_What needs to be done:_ Everything in the listing must be repeated exactly, apart from the images.

_Record set:_
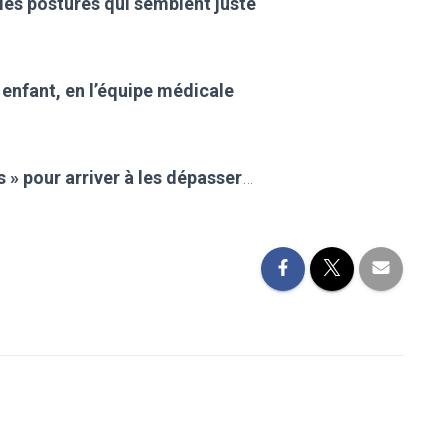
es postures qui semblent juste
 enfant, en l’équipe médicale
 » pour arriver à les dépasser
…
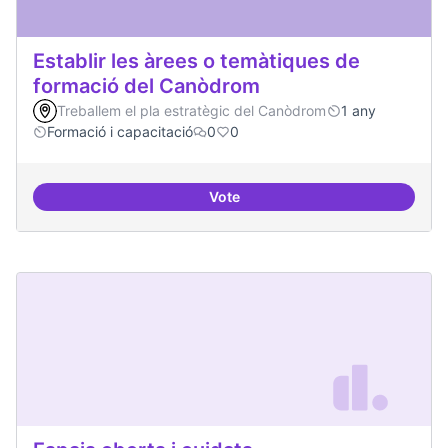
Establir les àrees o temàtiques de
formació del Canòdrom
Treballem el pla estratègic del Canòdrom
1 any
Formació i capacitació
0
0
Vote
Establir les àrees o temàtiques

_Solution to the problem:_
es postures qui semblent juste
 enfant, en l’équipe médicale
 » pour arriver à les dépasser
…
Establir les àrees o temàtiques de
formació del Canòdrom
Treballem el pla estratègic del Canòdrom
1 any
Formació i capacitació
0
0
Vote
Establir les àrees o temàtiques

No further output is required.